Subject Re: [firebird-support] Error on Gfix
Author Ann Harrison

On Tue, Sep 29, 2015 at 4:50 PM, Jeferson Sisto jsistox@... [firebird-support] <firebird-support@yahoogroups.com> wrote:


Ok, I know this full procedure about corrupt database.

But, when the unique problem about corrupt database is ORPHAN PAGE. In this especific situation, is necessary to execute all the steps, including the backup/restore?

Looking my situation, I'm having ONLY orphan page in a database that have 20~30 GB. In this database, the backup/restore procedure delay significative time...

Orphan pages are just lost space.  If you've only got three or four (at 16KB per page) in a 20 GB database by all means ignore it.   Orphan record versions are the same, but even less significant.   

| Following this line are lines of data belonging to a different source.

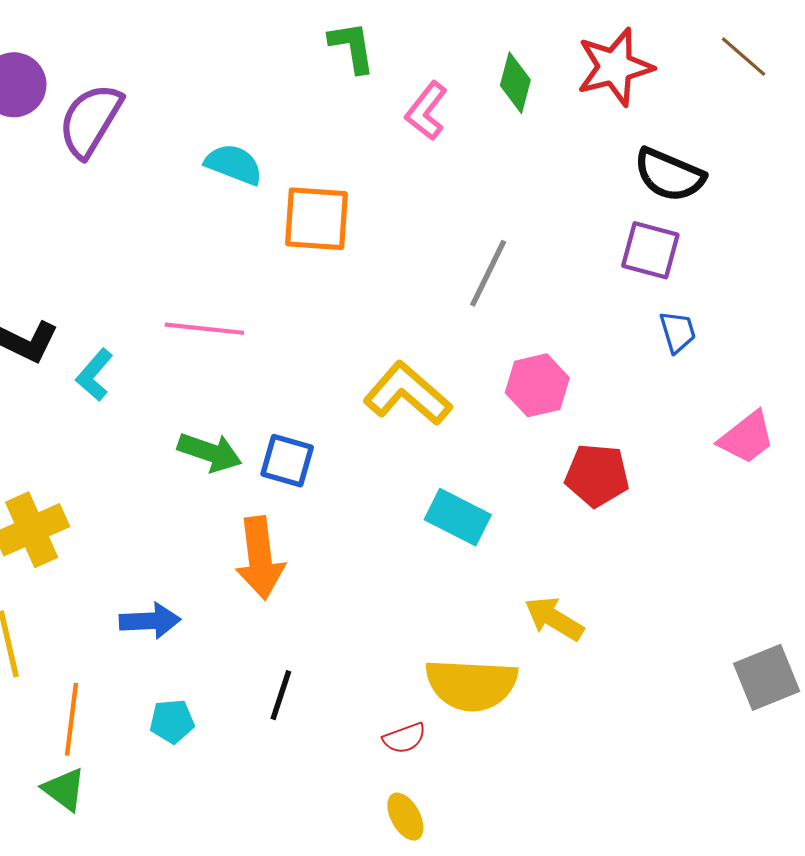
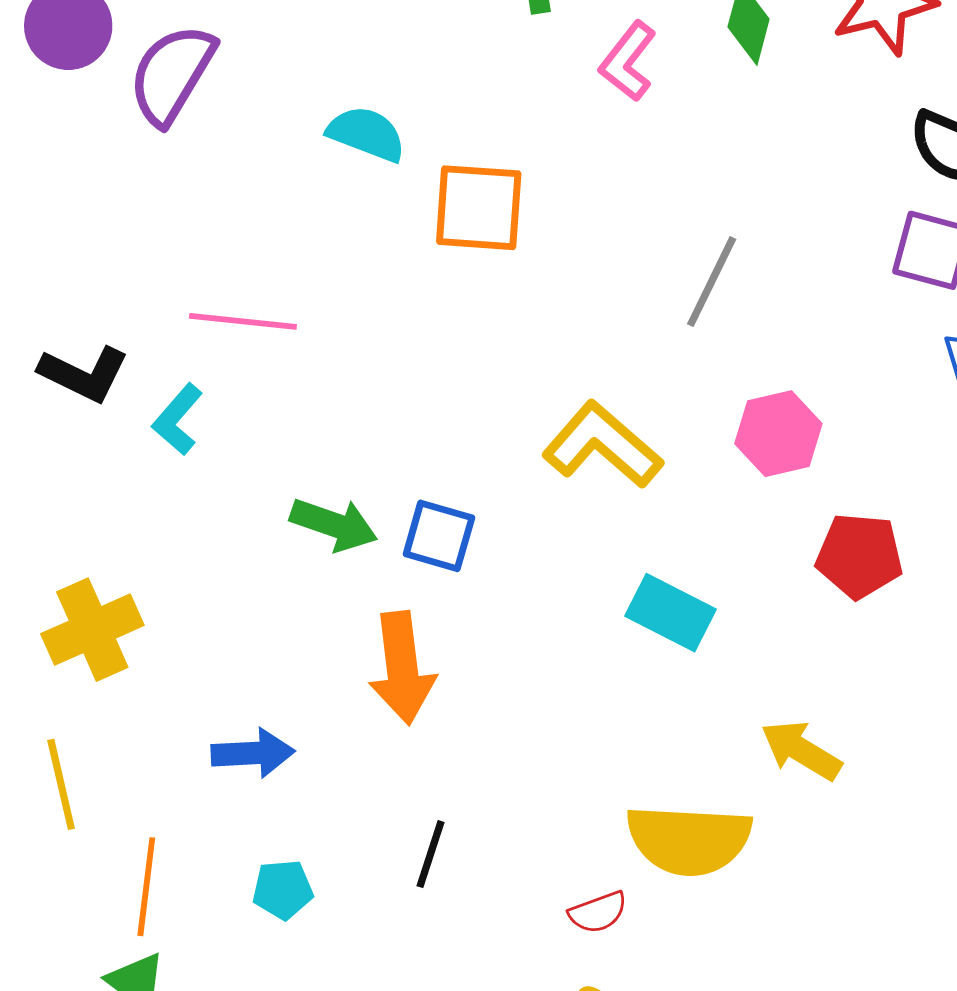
pink line: (204, 329) -> (243, 321), moved

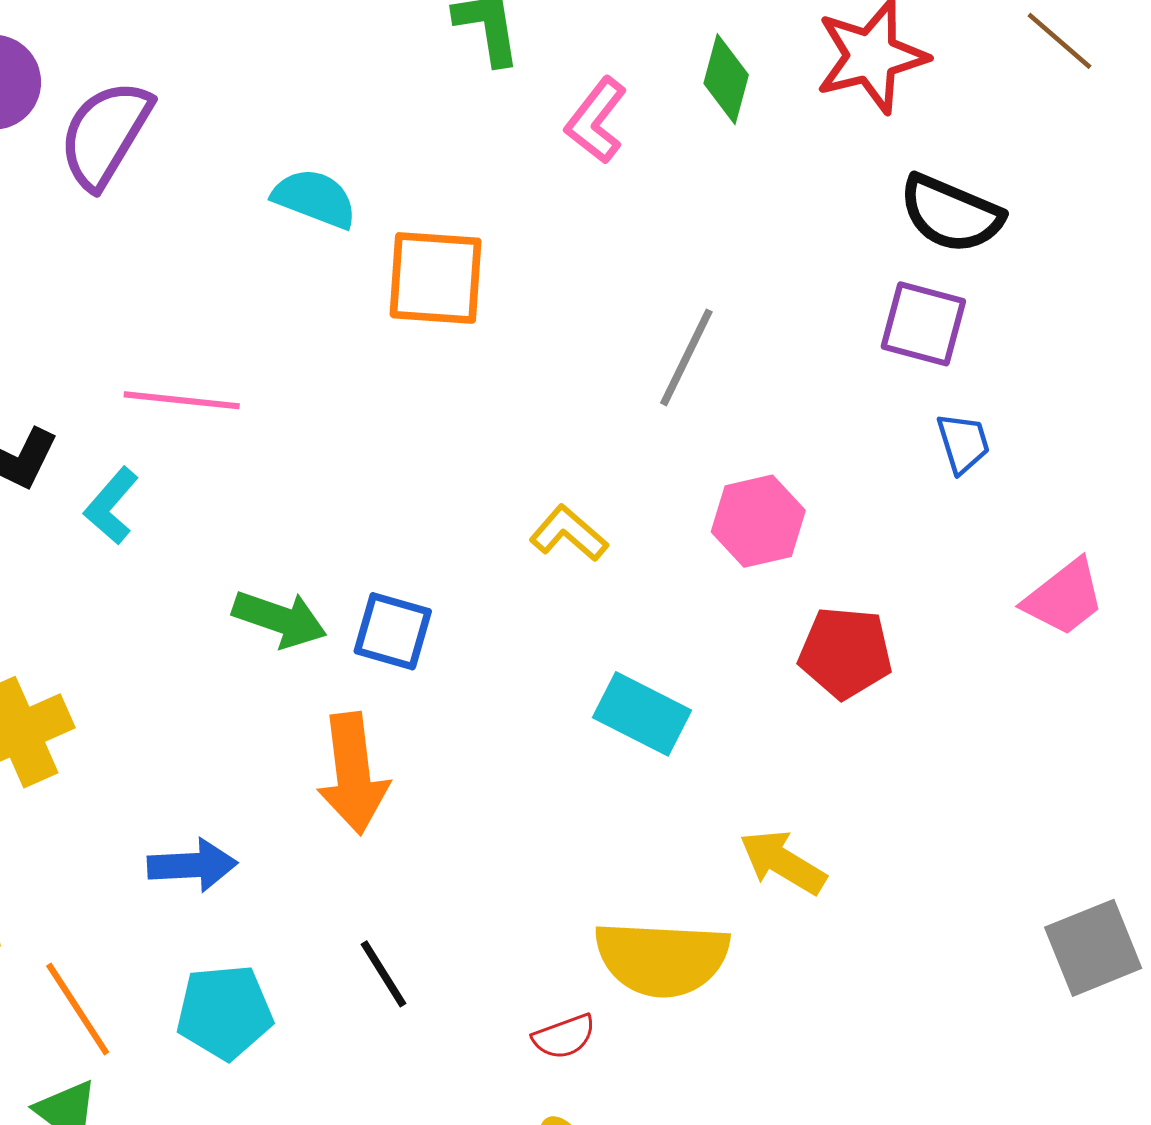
yellow L-shape: (602, 445) -> (569, 533), size x0.6
black line: (430, 854) -> (384, 974), turned -50
orange line: (146, 887) -> (78, 1009), turned -40
cyan pentagon: (283, 890) -> (224, 1012), size x1.5

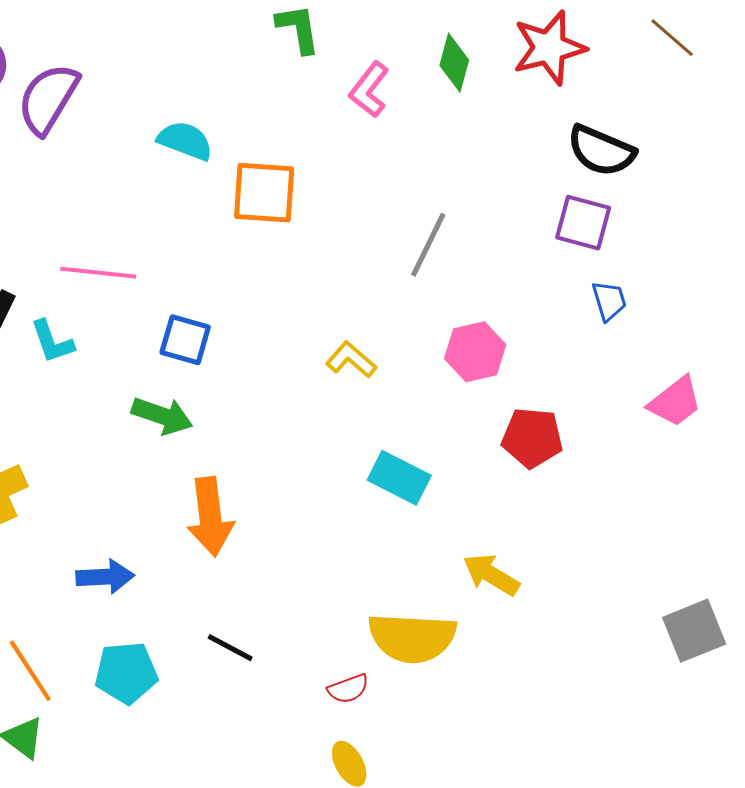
cyan L-shape: (111, 506) -> (52, 342), turned -60
blue square: (393, 631) -> (185, 340), moved
black line: (384, 974) -> (230, 648), turned -30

Both those errors can occur when the database shuts down without writing out its cache completely.  They're totally benign.  

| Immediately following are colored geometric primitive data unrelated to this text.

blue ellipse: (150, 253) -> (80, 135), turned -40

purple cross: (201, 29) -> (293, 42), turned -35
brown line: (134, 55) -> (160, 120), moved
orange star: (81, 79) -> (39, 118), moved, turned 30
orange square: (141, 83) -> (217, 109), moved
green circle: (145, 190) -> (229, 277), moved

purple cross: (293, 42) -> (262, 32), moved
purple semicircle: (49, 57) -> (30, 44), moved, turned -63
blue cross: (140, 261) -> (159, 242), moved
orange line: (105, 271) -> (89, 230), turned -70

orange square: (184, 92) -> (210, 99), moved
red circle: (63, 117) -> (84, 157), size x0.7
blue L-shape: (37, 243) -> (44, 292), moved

For those who care deeply, here's the situation.  Firebird uses careful write to maintain on-disk consistency.  That translates to writing the thing pointed to before the pointer when creating objects and removing the pointer before the object when releasing objects.  

Consider the case of allocating a new page to a table.  

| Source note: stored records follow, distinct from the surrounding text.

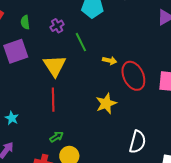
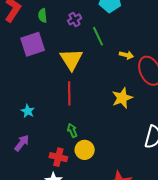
green arrow: (57, 137) -> (72, 130), turned -80

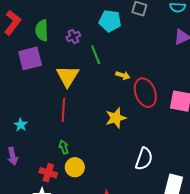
green semicircle: (43, 16) -> (42, 30), size x1.5
purple arrow: (22, 143) -> (13, 156), turned 126

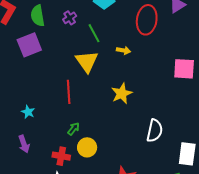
yellow triangle: (68, 76) -> (87, 61), moved
red ellipse: (145, 93) -> (147, 20), moved, turned 36
green arrow: (64, 147) -> (74, 129), turned 64

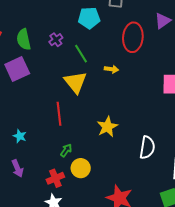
yellow star: (122, 93) -> (107, 127), moved
red cross: (61, 156) -> (55, 178), turned -30

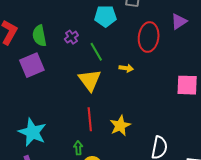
red line: (59, 114) -> (90, 119), moved
cyan star: (20, 136) -> (32, 132), size x2.0
green arrow: (66, 150) -> (78, 148), turned -40

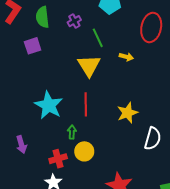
purple square: (32, 65) -> (33, 46), size x0.7
yellow star: (120, 126) -> (127, 113), moved
cyan star: (32, 132) -> (49, 105), moved

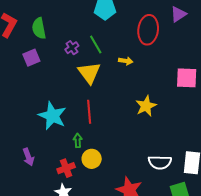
purple cross: (74, 21) -> (72, 48), moved
yellow star: (127, 113) -> (146, 106), moved
white semicircle: (153, 139) -> (160, 162), moved, turned 80

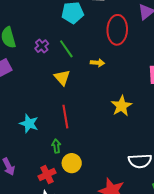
purple cross: (72, 48) -> (42, 46), moved
yellow triangle: (89, 73) -> (62, 78), size x0.7
cyan star: (52, 116) -> (29, 123), size x0.7

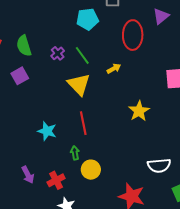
yellow arrow: (97, 63) -> (114, 69), turned -32
yellow triangle: (62, 78) -> (79, 84), size x1.4
red cross: (47, 175) -> (56, 180), moved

1) the page number is released from the free page list, so it can't be allocated twice and the free page list is written.  
2) the page is formatted to look like a data page for that table and written to the database.  
3) the page number is entered into the list of page that belong to the table and that list is written to the database.

If the database stops between 1 and 2 or 2 and 3, that page is neither free nor associated with a table, index, or internal structure.  But it doesn't cause any problems either.  It just sits there, wasting a small amount of space until gfix removes it or the database is restored from a backup.

Similarly when Firebird garbage collects an old record version, it first clears the pointer to the version in the next newer version, then clears the entry on the data page that locates the actual record.  Last, it removes index entries that are no longer valid.  If there's a failure between clearing the record pointer and the entry on the data page, that record version sits there until gfix removes it or the database is restored.